It will take months to fulfil backlogged LTO-8 tape media orders so customers could wait until some time next year to get their cartridges. The succeeding LTO-9 format, with doubled LTO-8 capacity at 24TB raw, is due to arrive in 2020.
Frustrated customers may decide to jump the LTO-8 generation and go straight to LTO-9.
LTO-7 media formatted as type M in LTO-8 drives, will not be readable by LTO-9 drives, adding to the complexity.
Blocks & Files has asked Fujifilm, Sony, and the LTO-8 consortium for comment.
Take a quick dip into our weekly collection of enterprise storage news briefs
Toshiba on the Rocks
Toshiba Memory America has worked on the open source RocksDB to produce its TRocksDB that uses key values more efficiently with SSDs to enable improvements in storage and DRAM usage.
RocksDB takes a log-structured merge-tree (LSM tree) approach to storing data, and rewrites data at least one time for every level of the database, and in many cases, multiple times per level.

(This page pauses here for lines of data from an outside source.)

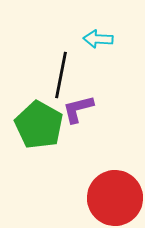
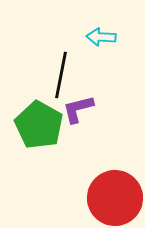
cyan arrow: moved 3 px right, 2 px up
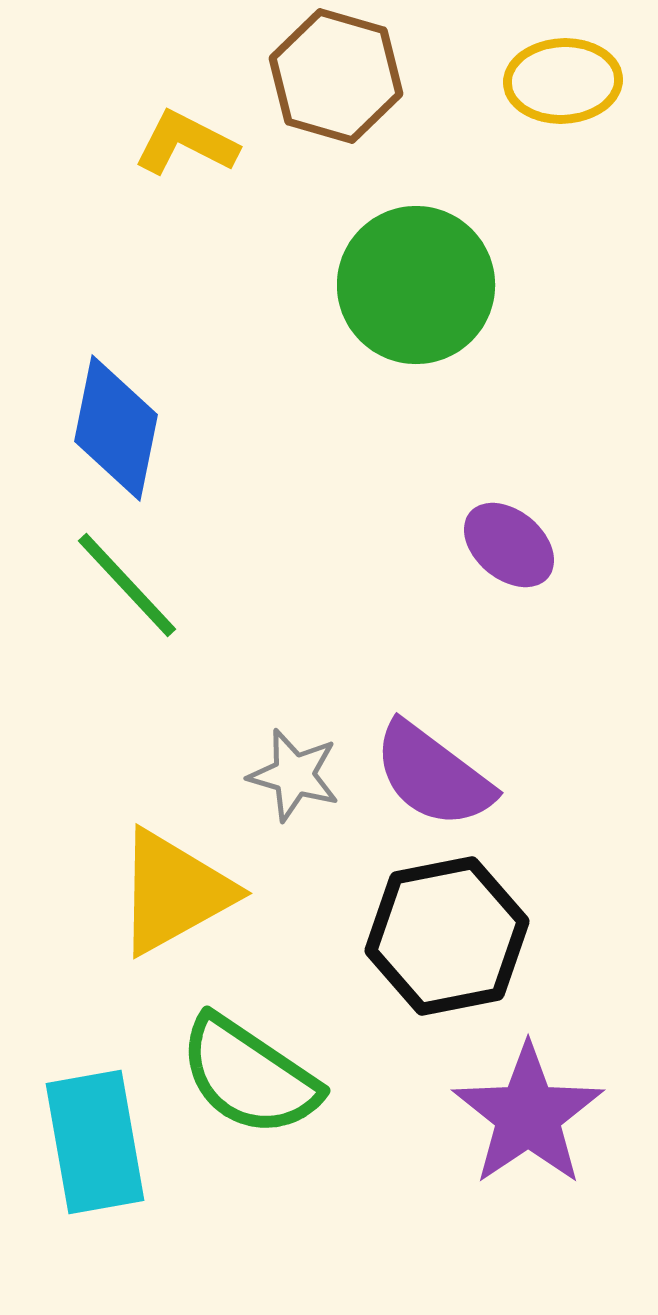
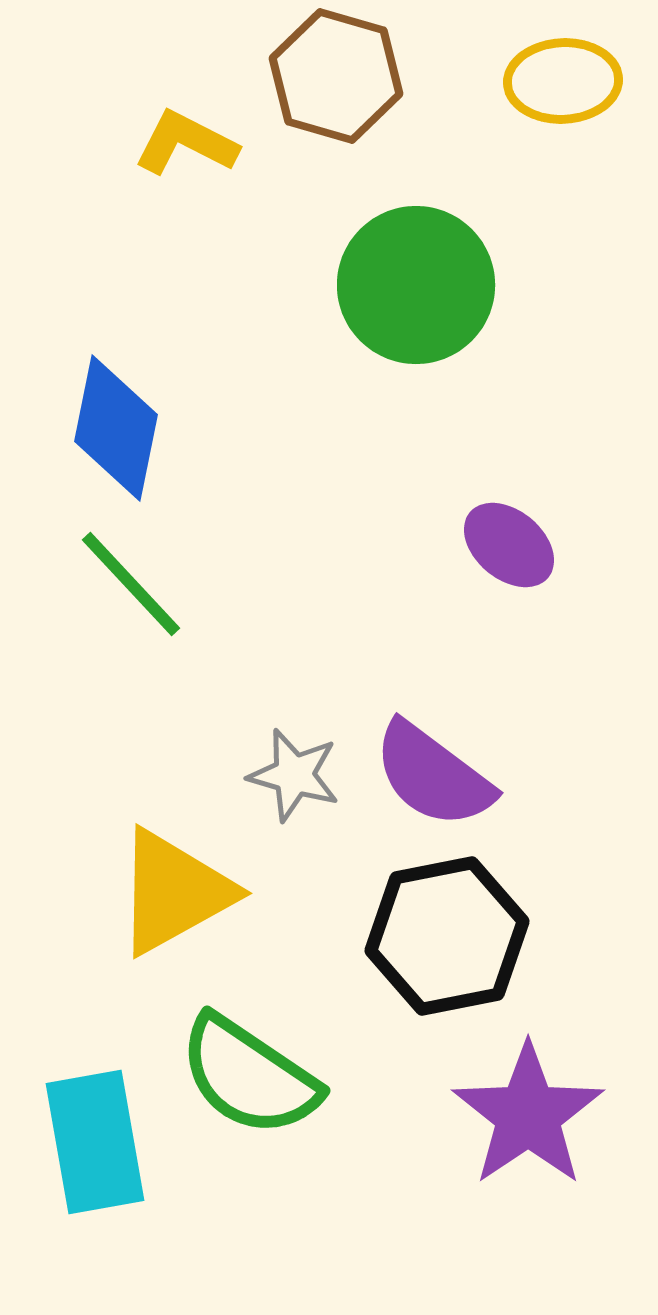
green line: moved 4 px right, 1 px up
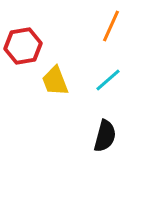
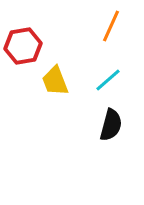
black semicircle: moved 6 px right, 11 px up
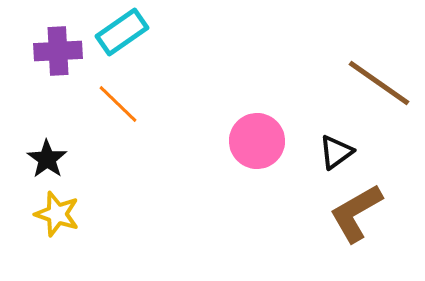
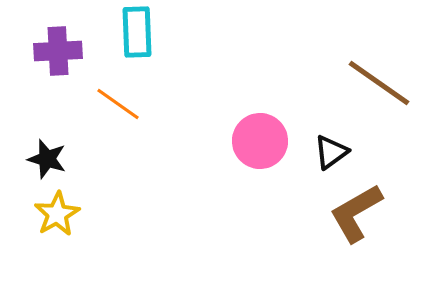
cyan rectangle: moved 15 px right; rotated 57 degrees counterclockwise
orange line: rotated 9 degrees counterclockwise
pink circle: moved 3 px right
black triangle: moved 5 px left
black star: rotated 18 degrees counterclockwise
yellow star: rotated 24 degrees clockwise
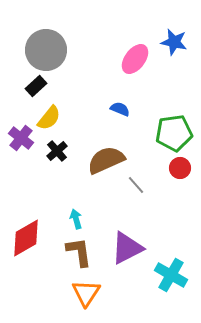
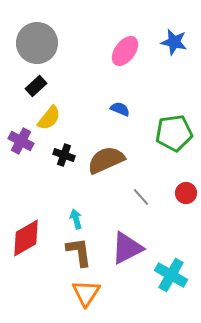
gray circle: moved 9 px left, 7 px up
pink ellipse: moved 10 px left, 8 px up
purple cross: moved 3 px down; rotated 10 degrees counterclockwise
black cross: moved 7 px right, 4 px down; rotated 30 degrees counterclockwise
red circle: moved 6 px right, 25 px down
gray line: moved 5 px right, 12 px down
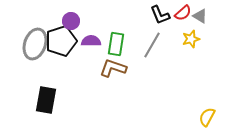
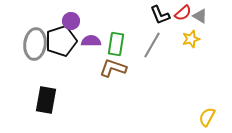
gray ellipse: rotated 12 degrees counterclockwise
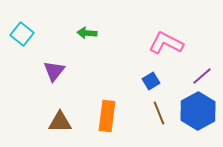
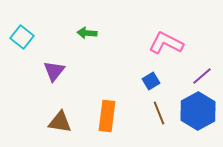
cyan square: moved 3 px down
brown triangle: rotated 10 degrees clockwise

The total write amplification for RocksDB will often be greater than 21x, which leads to application-level performance delays and early SSD wear-out.
Toshiba MA has remedied this by storing values and keys in separately managed files. This enables more efficient database lookups, minimises write amplification, and optimises SSD utilisation.

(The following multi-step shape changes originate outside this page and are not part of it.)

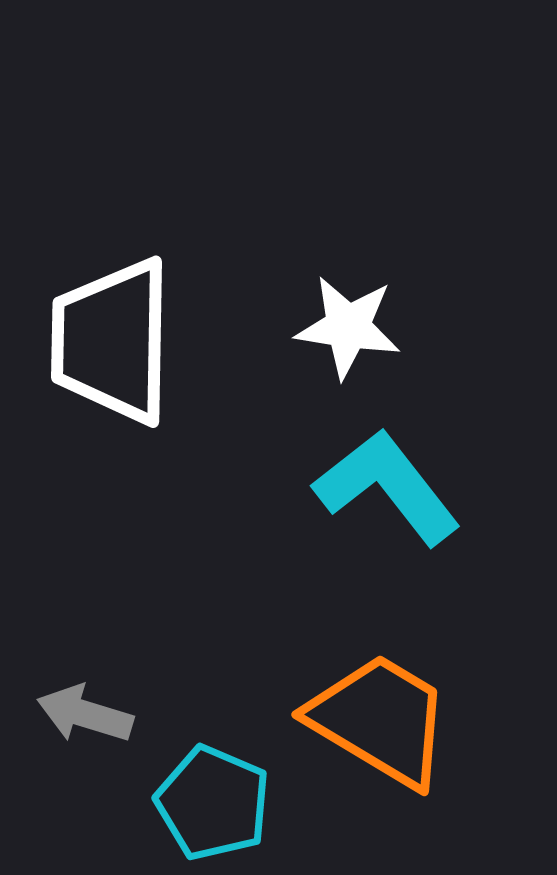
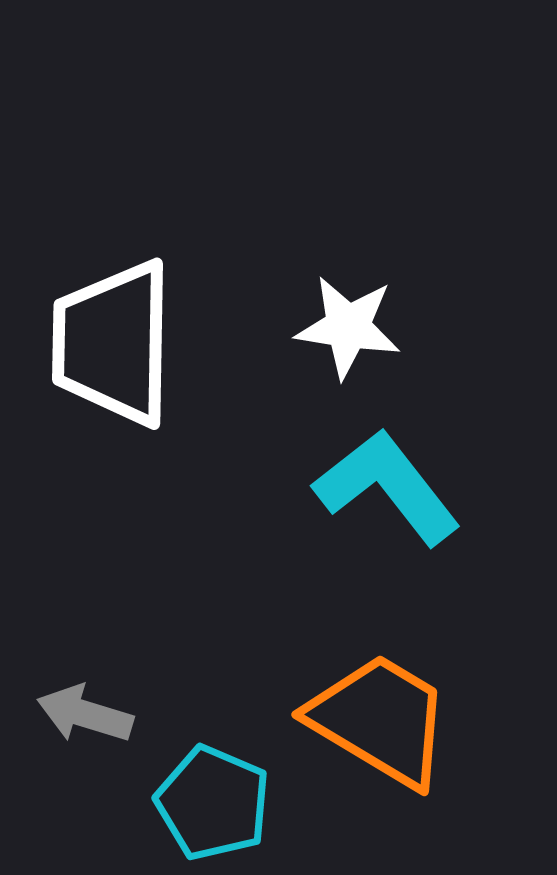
white trapezoid: moved 1 px right, 2 px down
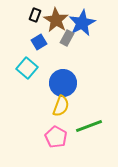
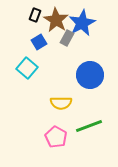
blue circle: moved 27 px right, 8 px up
yellow semicircle: moved 3 px up; rotated 70 degrees clockwise
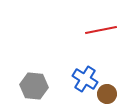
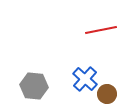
blue cross: rotated 10 degrees clockwise
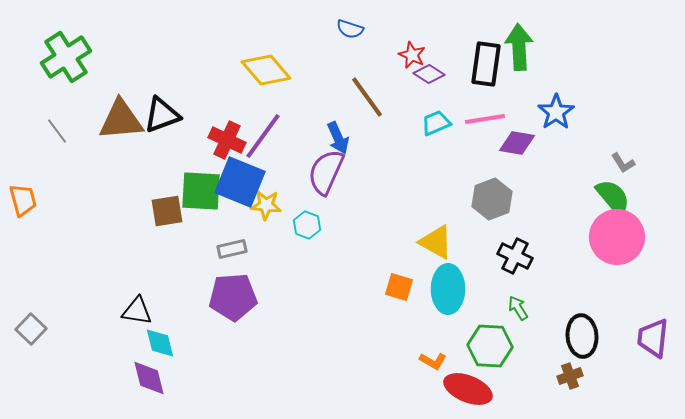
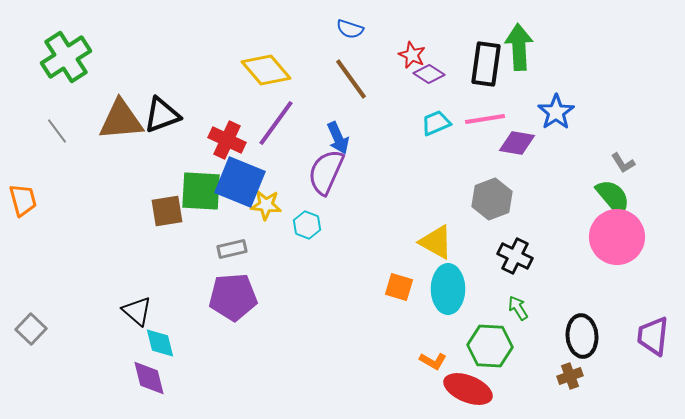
brown line at (367, 97): moved 16 px left, 18 px up
purple line at (263, 136): moved 13 px right, 13 px up
black triangle at (137, 311): rotated 32 degrees clockwise
purple trapezoid at (653, 338): moved 2 px up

TRocksDB runs on any Linux hardware supported by RocksDB and the server software will soon be available under the terms of Apache2 open-sourced licensing.

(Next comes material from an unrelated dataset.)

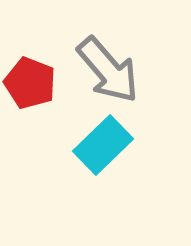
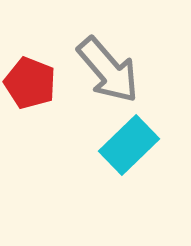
cyan rectangle: moved 26 px right
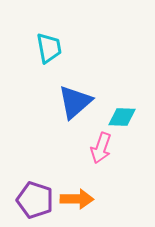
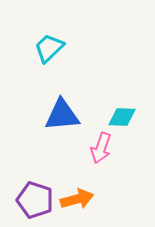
cyan trapezoid: rotated 124 degrees counterclockwise
blue triangle: moved 13 px left, 13 px down; rotated 36 degrees clockwise
orange arrow: rotated 16 degrees counterclockwise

EXTEN speeds up NVMe over TCP
EXTEN Technologies has announced the availability of the third generation of its HyperDynamic storage software. It improves TCP performance with Solarflare TCP acceleration that provides TCP performance near RDMA.
V3 adds;
Node level resiliency with synchronous replicas
Shared volumes with replicas for supporting parallel file systems
Dual parity (RAID 6) resiliency
Integrated drive management and hot swap
There is declustered RAID, which provides the ability to simply configure resilient volumes that use standard, Linux multi-path IO software to provide redundancy in networking and storage. Different RAID levels per volume allow flexible, optimised provisioning for separate use cases
The web user interface provides node and cluster level telemetry and the ability to set QoS limits to manage performance during drive or node rebuilds.
2019 Flash Memory Summit
The storage industry’s pre-eminent solid state storage show kicks off in Santa Clara this week and there will be a plethora of announcements and exhibitors. Among them;
Burleywood will talk about its SSD TrueInsight SSD workload profiling analysis software,
DCIG will provide an update on all-flash array developments,
Everspin will display its MRAM products,
Cadence Design Systems is providing DDR4 Design IP (DIP) and Verification IP (VIP) support for Everspin’s 1 Gbit STT-MRAM memory,
Lightbits Labs execs will discuss the state of NVMe/TCP,
Phison Electronics showcases its lineup of PCIe Gen4 SSD controllers,
Dr. Rado Danilak, CEO of Tachyum Inc., will speak about the need for new approaches, and capabilities of data centrer architectures, interconnects, storage and memory types to help artiificial intelligence,
Virtium’s Scott Lawrence, director of business and technology development, will discuss embedded-system designers’ data-security demands and industrial SSDs.
Short items
An Active Archive Alliance report: “Active Archive and the State of the Industry 2019,” highlights data growth challenges facing the storage industry and the expanding role of active archives in the data management lifecycle. Download it with minimal registration here.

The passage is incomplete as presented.